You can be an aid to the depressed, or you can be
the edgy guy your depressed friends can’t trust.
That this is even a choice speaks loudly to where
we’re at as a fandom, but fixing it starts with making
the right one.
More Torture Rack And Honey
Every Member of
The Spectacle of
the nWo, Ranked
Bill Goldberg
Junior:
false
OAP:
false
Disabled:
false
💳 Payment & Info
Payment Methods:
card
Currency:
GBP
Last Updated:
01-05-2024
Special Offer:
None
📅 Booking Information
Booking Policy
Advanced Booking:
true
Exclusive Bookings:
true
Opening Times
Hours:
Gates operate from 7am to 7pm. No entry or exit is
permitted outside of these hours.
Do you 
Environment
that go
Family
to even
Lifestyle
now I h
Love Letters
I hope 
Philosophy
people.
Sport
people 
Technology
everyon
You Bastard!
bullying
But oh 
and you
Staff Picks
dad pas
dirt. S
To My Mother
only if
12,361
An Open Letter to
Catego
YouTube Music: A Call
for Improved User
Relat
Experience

····················

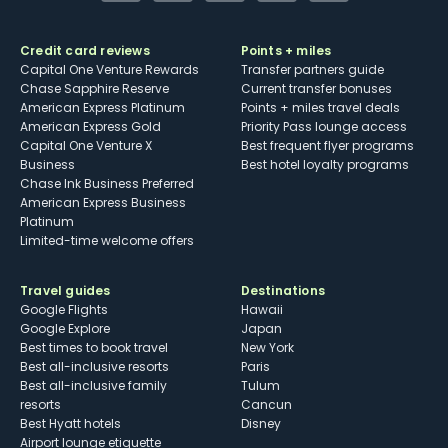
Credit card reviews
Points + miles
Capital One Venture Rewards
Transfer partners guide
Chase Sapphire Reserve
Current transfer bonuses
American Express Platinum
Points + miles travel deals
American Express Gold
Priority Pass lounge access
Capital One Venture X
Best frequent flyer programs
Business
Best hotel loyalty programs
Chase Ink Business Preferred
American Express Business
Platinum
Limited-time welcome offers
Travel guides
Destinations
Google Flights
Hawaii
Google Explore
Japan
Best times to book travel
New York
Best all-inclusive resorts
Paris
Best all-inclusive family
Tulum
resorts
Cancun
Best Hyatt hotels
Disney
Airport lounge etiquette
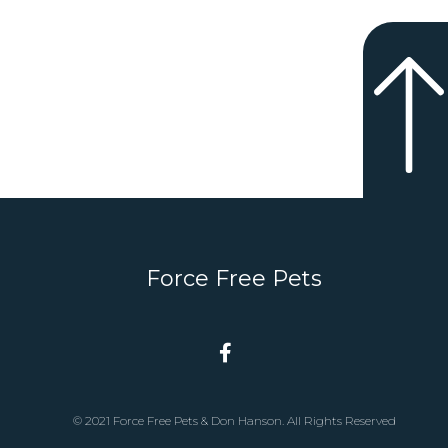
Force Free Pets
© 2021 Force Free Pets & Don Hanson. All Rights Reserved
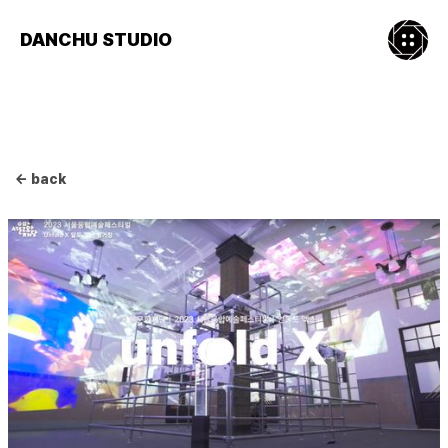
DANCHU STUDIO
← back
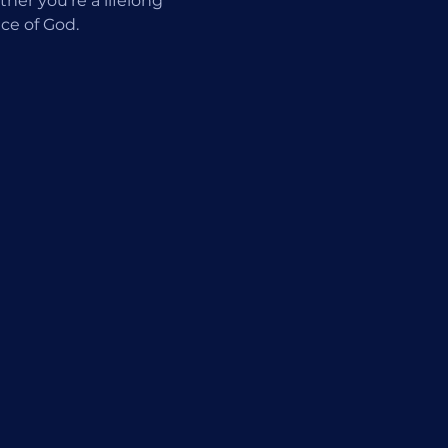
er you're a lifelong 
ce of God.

····················

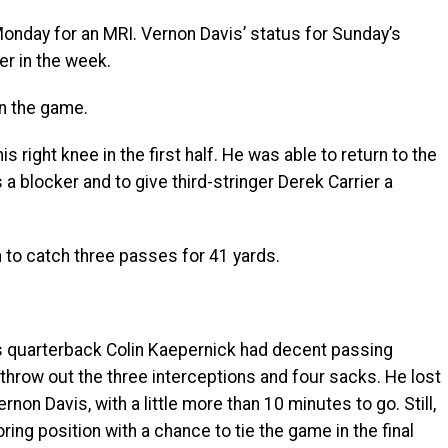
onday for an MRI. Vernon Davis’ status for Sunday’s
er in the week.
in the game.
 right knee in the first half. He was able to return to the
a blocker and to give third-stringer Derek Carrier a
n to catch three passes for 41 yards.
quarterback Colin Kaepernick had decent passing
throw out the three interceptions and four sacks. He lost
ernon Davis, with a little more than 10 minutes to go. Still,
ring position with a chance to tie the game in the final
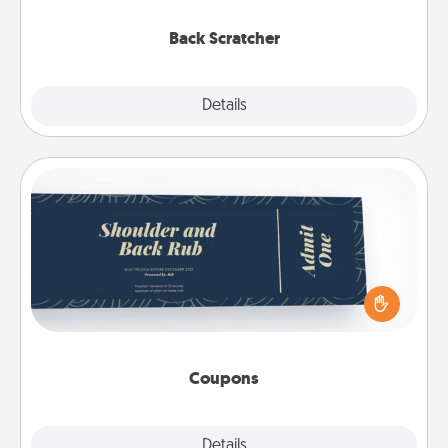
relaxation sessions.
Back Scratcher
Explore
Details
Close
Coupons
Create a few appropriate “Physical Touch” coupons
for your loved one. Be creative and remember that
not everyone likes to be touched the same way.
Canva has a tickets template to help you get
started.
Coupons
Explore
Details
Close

····················

### INSTRUCTIONS TO FOLLOW
Return exactly, and only, the lines above starting at the line that contains "You can be an" and ending at the line that contains "Love Letters".

### RESPONSE AREA
You can be an aid to the depressed, or you can be
the edgy guy your depressed friends can’t trust.
That this is even a choice speaks loudly to where
we’re at as a fandom, but fixing it starts with making
the right one.
More Torture Rack And Honey
Every Member of
The Spectacle of
the nWo, Ranked
Bill Goldberg
Junior:
false
OAP:
false
Disabled:
false
💳 Payment & Info
Payment Methods:
card
Currency:
GBP
Last Updated:
01-05-2024
Special Offer:
None
📅 Booking Information
Booking Policy
Advanced Booking:
true
Exclusive Bookings:
true
Opening Times
Hours:
Gates operate from 7am to 7pm. No entry or exit is
permitted outside of these hours.
Do you 
Environment
that go
Family
to even
Lifestyle
now I h
Love Letters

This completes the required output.